══ RECORDS PROVIDED

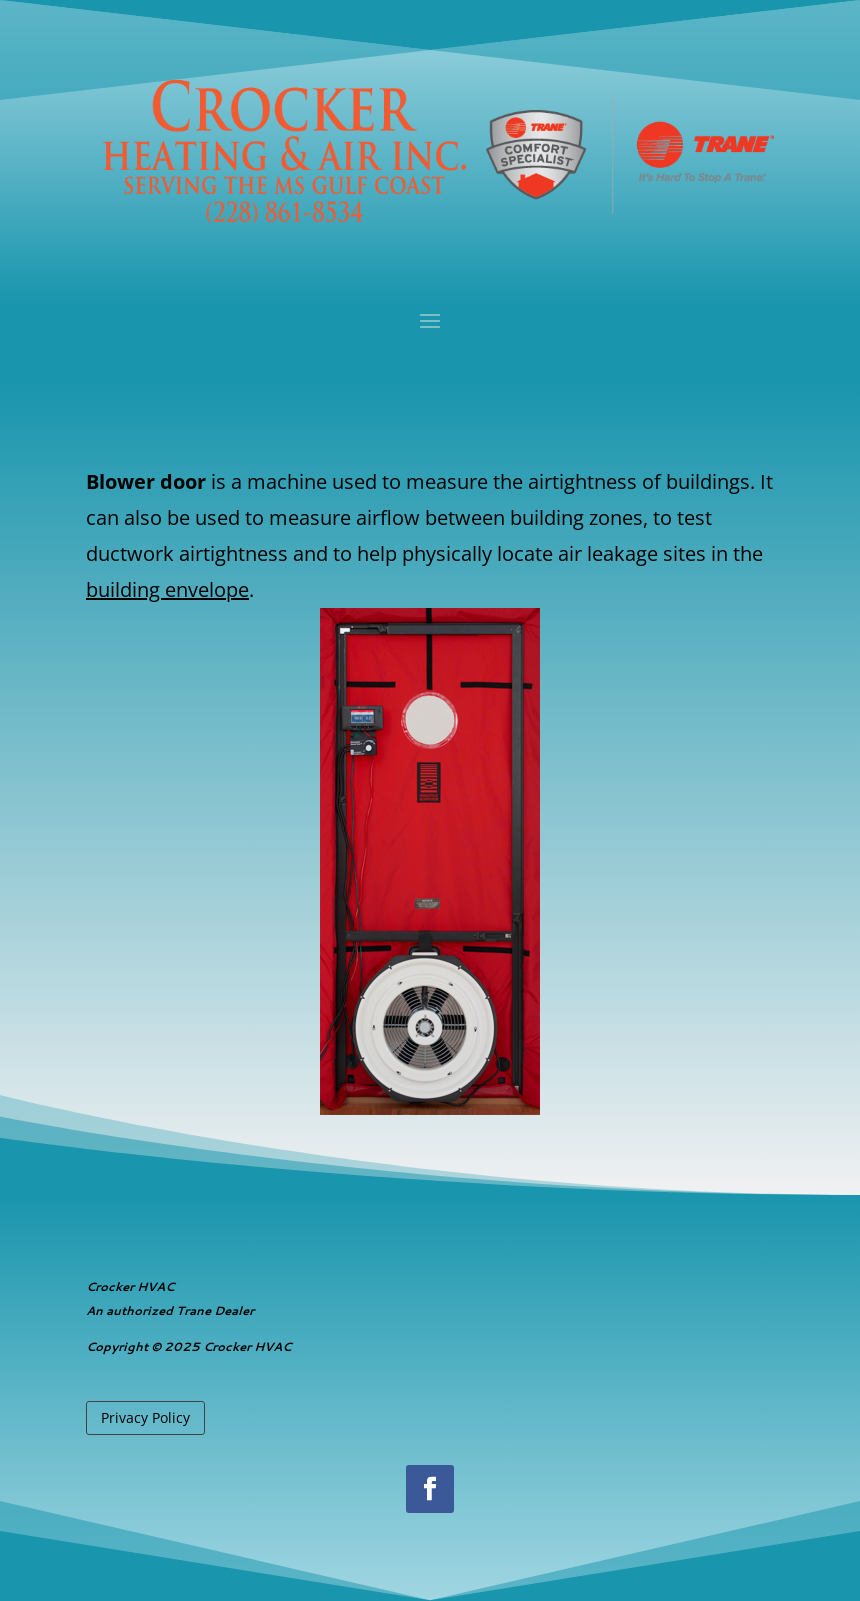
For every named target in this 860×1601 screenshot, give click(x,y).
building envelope (167, 589)
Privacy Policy (145, 1417)
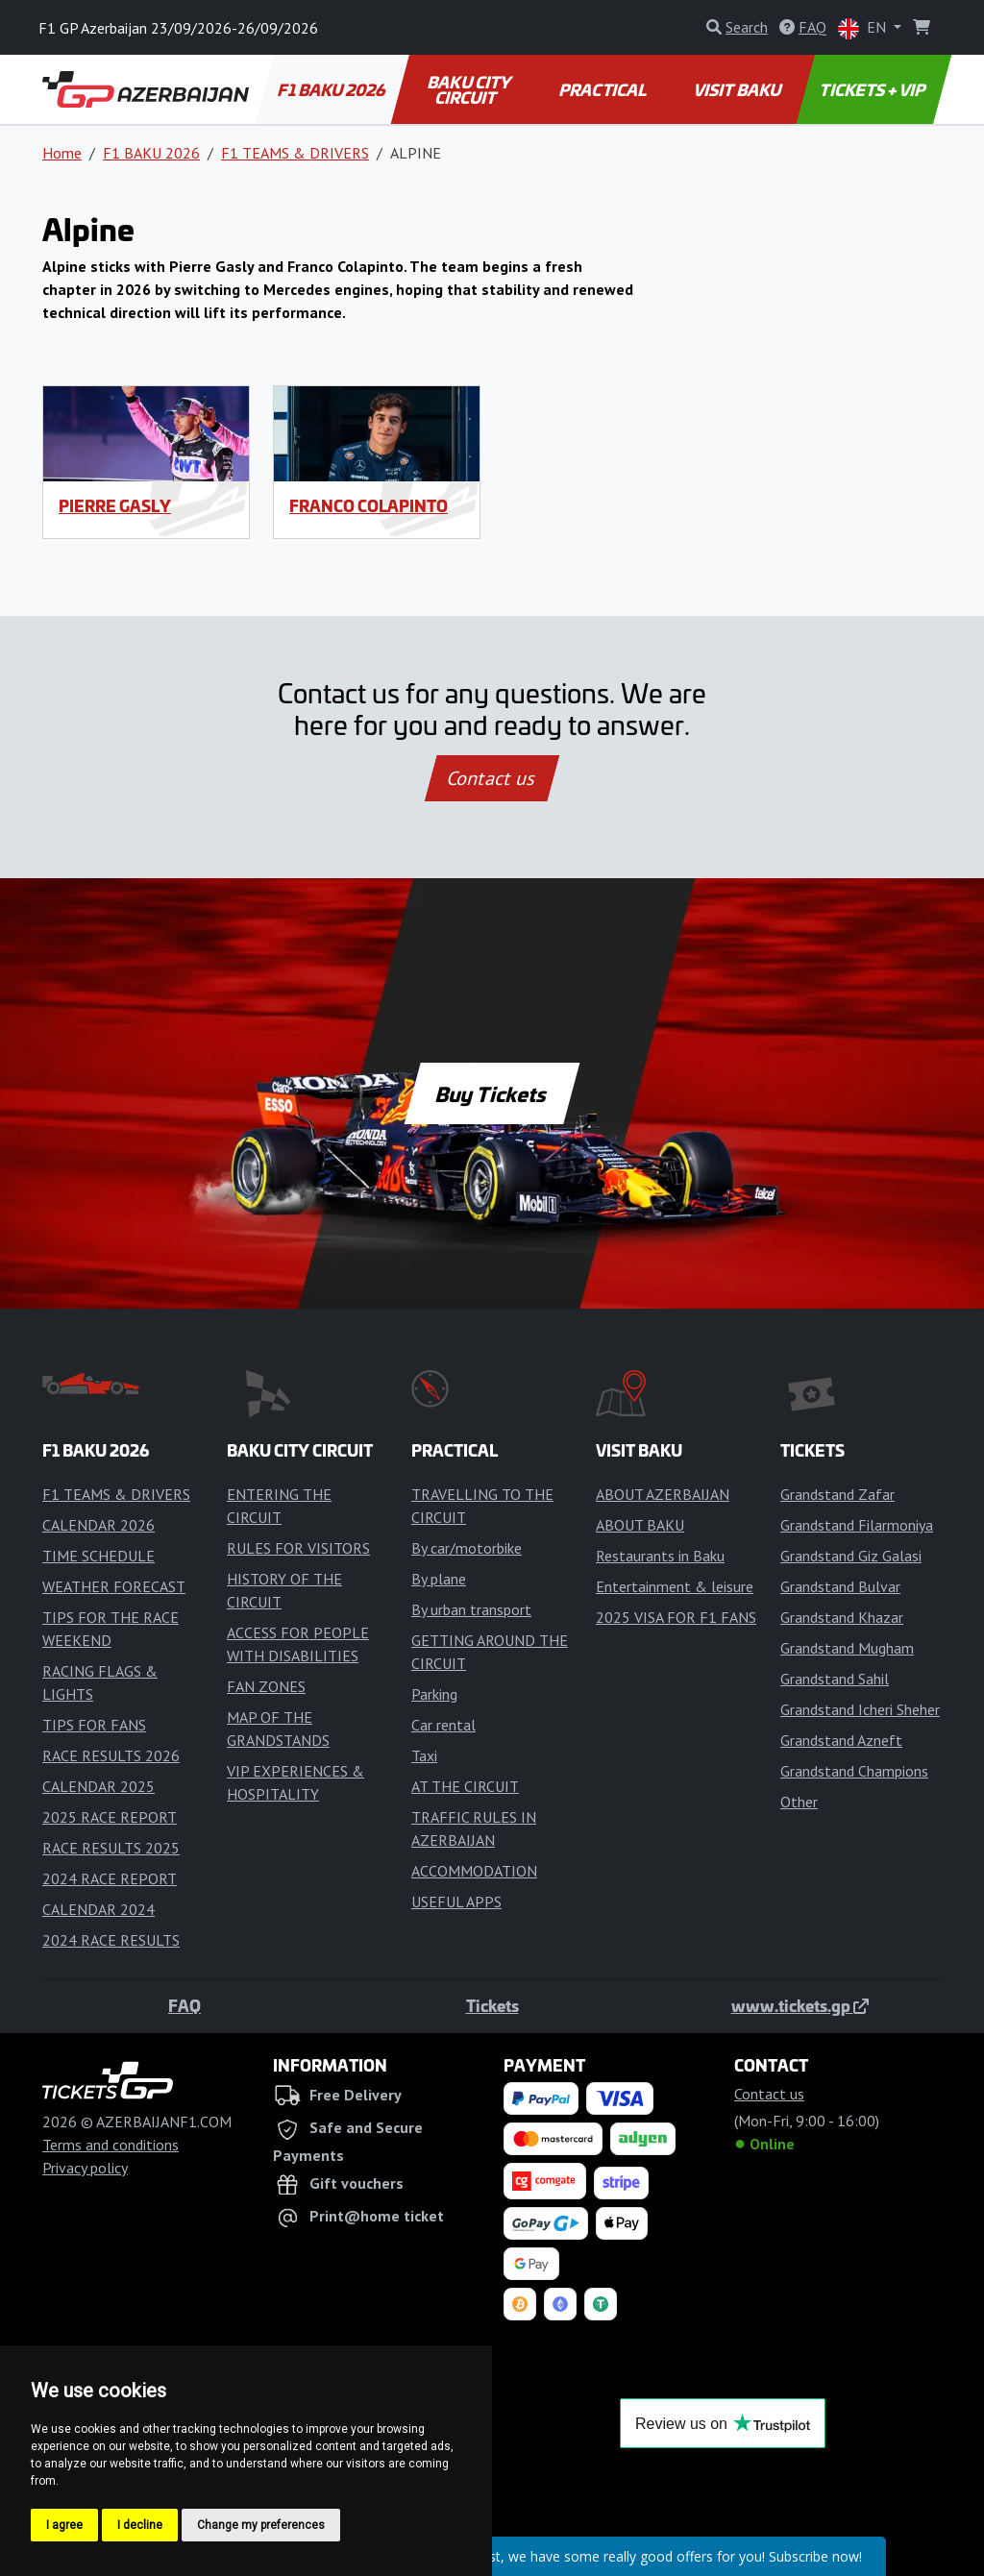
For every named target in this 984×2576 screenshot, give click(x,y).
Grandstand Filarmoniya (856, 1524)
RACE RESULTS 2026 (111, 1755)
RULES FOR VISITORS (298, 1548)
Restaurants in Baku (660, 1555)
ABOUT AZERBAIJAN (662, 1494)
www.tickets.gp (800, 2005)
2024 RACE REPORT (109, 1878)
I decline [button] (139, 2525)
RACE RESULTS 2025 (111, 1847)
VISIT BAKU (738, 89)
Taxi (424, 1755)
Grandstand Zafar (837, 1494)
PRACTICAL (603, 89)
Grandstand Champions (854, 1770)
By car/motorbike (466, 1548)
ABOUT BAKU (640, 1524)
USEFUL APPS (456, 1901)
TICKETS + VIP (874, 89)
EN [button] (864, 28)
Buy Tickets (491, 1093)
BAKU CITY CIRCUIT (470, 89)
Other (799, 1801)
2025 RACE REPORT (109, 1817)
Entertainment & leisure (674, 1586)
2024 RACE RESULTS (111, 1940)
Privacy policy (85, 2167)
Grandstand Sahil (834, 1678)
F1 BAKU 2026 (333, 89)
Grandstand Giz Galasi (851, 1555)
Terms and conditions (110, 2144)
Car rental (443, 1724)
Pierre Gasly (115, 505)
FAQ (184, 2005)
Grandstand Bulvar (840, 1586)
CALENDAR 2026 (98, 1524)
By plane (438, 1578)
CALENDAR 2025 (98, 1786)
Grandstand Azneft (841, 1740)
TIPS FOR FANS (94, 1724)
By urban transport (471, 1609)
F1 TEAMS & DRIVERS (295, 152)
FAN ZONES (266, 1686)
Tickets (492, 2005)
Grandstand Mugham (847, 1647)
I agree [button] (64, 2525)
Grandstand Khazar (841, 1617)
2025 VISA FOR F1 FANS (676, 1617)
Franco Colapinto (368, 505)
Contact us (492, 778)
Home (62, 152)
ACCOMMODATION (474, 1870)
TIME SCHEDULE (98, 1555)
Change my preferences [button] (261, 2525)
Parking (434, 1694)
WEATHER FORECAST (113, 1586)
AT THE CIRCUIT (465, 1786)
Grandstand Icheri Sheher (860, 1709)
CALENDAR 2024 (98, 1909)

════

> [PROBLEM STATEMENT]: Your output should be the records above, duplicated exactly and picture-free.

> [REPLY TO THE EXERCISE]:
For every named target in this 860×1601 screenshot, give click(x,y).
building envelope (167, 589)
Privacy Policy (145, 1417)
For every named target in this 984×2576 screenshot, give click(x,y).
Grandstand Filarmoniya (856, 1524)
RACE RESULTS 2026 (111, 1755)
RULES FOR VISITORS (298, 1548)
Restaurants in Baku (660, 1555)
ABOUT AZERBAIJAN (662, 1494)
www.tickets.gp (800, 2005)
2024 RACE REPORT (109, 1878)
I decline [button] (139, 2525)
RACE RESULTS 2025 (111, 1847)
VISIT BAKU (738, 89)
Taxi (424, 1755)
Grandstand Zafar (837, 1494)
PRACTICAL (603, 89)
Grandstand Champions (854, 1770)
By car/motorbike (466, 1548)
ABOUT BAKU (640, 1524)
USEFUL APPS (456, 1901)
TICKETS + VIP (874, 89)
EN [button] (864, 28)
Buy Tickets (491, 1093)
BAKU CITY CIRCUIT (470, 89)
Other (799, 1801)
2025 RACE REPORT (109, 1817)
Entertainment & leisure (674, 1586)
2024 RACE RESULTS (111, 1940)
Privacy policy (85, 2167)
Grandstand Sahil (834, 1678)
F1 BAKU 2026 (333, 89)
Grandstand Giz Galasi (851, 1555)
Terms and conditions (110, 2144)
Car rental (443, 1724)
Pierre Gasly (115, 505)
FAQ (184, 2005)
Grandstand Bulvar (840, 1586)
CALENDAR 2026 (98, 1524)
By plane (438, 1578)
CALENDAR 2025 (98, 1786)
Grandstand Azneft (841, 1740)
TIPS FOR FANS (94, 1724)
By urban transport (471, 1609)
F1 TEAMS & DRIVERS (295, 152)
FAN ZONES (266, 1686)
Tickets (492, 2005)
Grandstand Mugham (847, 1647)
I agree [button] (64, 2525)
Grandstand Khazar (841, 1617)
2025 VISA FOR F1 FANS (676, 1617)
Franco Colapinto (368, 505)
Contact us (492, 778)
Home (62, 152)
ACCOMMODATION (474, 1870)
TIME SCHEDULE (98, 1555)
Change my preferences [button] (261, 2525)
Parking (434, 1694)
WEATHER FORECAST (113, 1586)
AT THE CIRCUIT (465, 1786)
Grandstand Icheri Sheher (860, 1709)
CALENDAR 2024 (98, 1909)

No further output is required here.